Employment Gains Should Lead to Economic Growth in 2016

Dec. 15, 2015
Manufacturing growth is epected to be 3.3% growth in the first half of 2016.

Good news is around the corner as flat manufacturing production in the fourth quarter of 2015 should give way to 3.3% growth in the first half of 2016.

This is in part because of expected job gains, according to the MAPI Foundation, the research affiliate of the Manufacturers Alliance for Productivity and Innovation.

"The growth driver for the outlook is continued strong employment growth, which creates new income growth and a solid base of consumer spending," said  Foundation chief economist Daniel J. Meckstroth>, Ph.D. "Another impetus is easy credit availability, which propels big-ticket spending for motor vehicles, residential housing, and nonresidential construction.

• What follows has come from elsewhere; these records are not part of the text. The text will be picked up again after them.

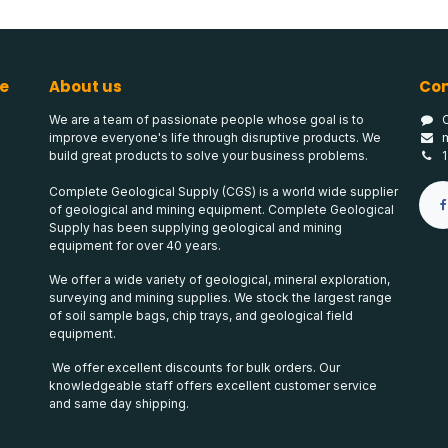
e
About us
Con
We are a team of passionate people whose goal is to
improve everyone's life through disruptive products. We
build great products to solve your business problems.
Complete Geological Supply (CGS) is a world wide supplier
of geological and mining equipment. Complete Geological
Supply has been supplying geological and mining
equipment for over 40 years.
We offer a wide variety of geological, mineral exploration,
surveying and mining supplies. We stock the largest range
of soil sample bags, chip trays, and geological field
equipment.
We offer excellent discounts for bulk orders. Our
knowledgeable staff offers excellent customer service
and same day shipping.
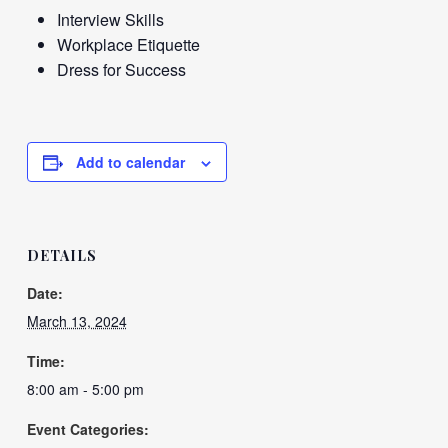
Interview Skills
Workplace Etiquette
Dress for Success
Add to calendar
DETAILS
Date:
March 13, 2024
Time:
8:00 am - 5:00 pm
Event Categories:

Manufacturing industrial production rose at a 3.3% annual rate in the third quarter of 2015, a meager recovery from a flat first half of the year, and to which it is anticipated to return in the fourth quarter because of a predicted inventory runoff in November and December.

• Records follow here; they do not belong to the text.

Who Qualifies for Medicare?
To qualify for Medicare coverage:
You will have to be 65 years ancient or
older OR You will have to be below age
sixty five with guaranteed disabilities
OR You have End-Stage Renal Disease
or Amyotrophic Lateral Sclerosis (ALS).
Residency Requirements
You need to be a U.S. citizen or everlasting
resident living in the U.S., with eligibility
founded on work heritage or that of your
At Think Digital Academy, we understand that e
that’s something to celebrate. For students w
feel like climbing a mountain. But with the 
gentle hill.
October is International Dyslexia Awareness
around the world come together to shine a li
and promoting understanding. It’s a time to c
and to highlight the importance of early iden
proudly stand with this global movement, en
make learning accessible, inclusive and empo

"The 2016 outlook is helped by the absorption of the negative shocks in 2015 such as the severe winter that disrupted transportation and shut down plants," he added. "There will not be another West Coast port strike and oil and gas prices will not drop by half again next year. And while the U.S. dollar may appreciate somewhat in 2016, it will not surge 15% again. The absence of these negative shocks provides some positive momentum for 2016."

The group forecasts manufacturing production growth of 2.6% in 2016, 3.0% in 2017, and 2.8% in 2018. The 2016 forecast is a decrease from 3.4% and the 2017 forecast is lower than the 3.1% in the September report. Overall GDP will advance by 2.9% in 2016, 2.7% in 2017, and 2.5% in 2018.

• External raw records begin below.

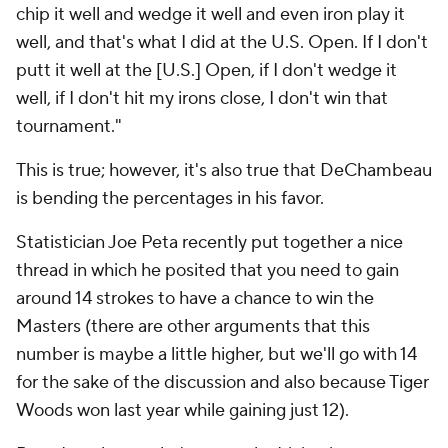
chip it well and wedge it well and even iron play it
well, and that's what I did at the U.S. Open. If I don't
putt it well at the [U.S.] Open, if I don't wedge it
well, if I don't hit my irons close, I don't win that
tournament."
This is true; however, it's also true that DeChambeau
is bending the percentages in his favor.
Statistician Joe Peta recently put together a nice
thread in which he posited that you need to gain
around 14 strokes to have a chance to win the
Masters (there are other arguments that this
number is maybe a little higher, but we'll go with 14
for the sake of the discussion and also because Tiger
Woods won last year while gaining just 12).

Looking towards 2017 growth will be led by mining, oil and gas field machinery at a growth rate of 14%. However iron and steel and paper production—are forecast to be flat.

Non-high-tech manufacturing production (which accounts for 95% of the total) is anticipated to increase 2.1% in 2016, 3.0% in 2017, and 2.6% in 2018. High-tech industrial production (computers and electronic products) is projected to expand by 4.3% in 2016, 5.7% in 2017, and 5.5% in 2018.

Looking toward 2010, MAPI predicts that both manufacturing production and GDP are predicted to average 2.6% annual growth from 2016 to 2020.